-- WHAT TO WORK ON --
Should an entry contain an image, leave the image out and repeat the entry's text exactly.

-- THE DATA --
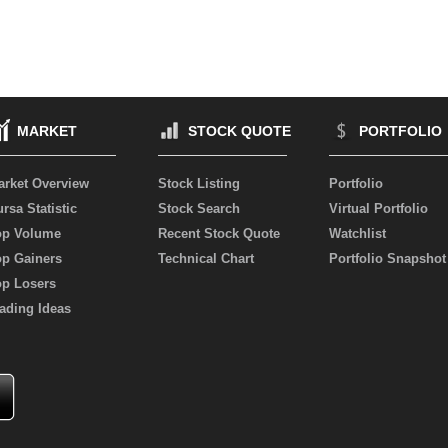
MARKET
STOCK QUOTE
PORTFOLIO
arket Overview
Stock Listing
Portfolio
rsa Statistic
Stock Search
Virtual Portfolio
op Volume
Recent Stock Quote
Watchlist
op Gainers
Technical Chart
Portfolio Snapshot
op Losers
ading Ideas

-- EXERCISE RESULT --
MARKET
STOCK QUOTE
PORTFOLIO
arket Overview
Stock Listing
Portfolio
rsa Statistic
Stock Search
Virtual Portfolio
op Volume
Recent Stock Quote
Watchlist
op Gainers
Technical Chart
Portfolio Snapshot
op Losers
ading Ideas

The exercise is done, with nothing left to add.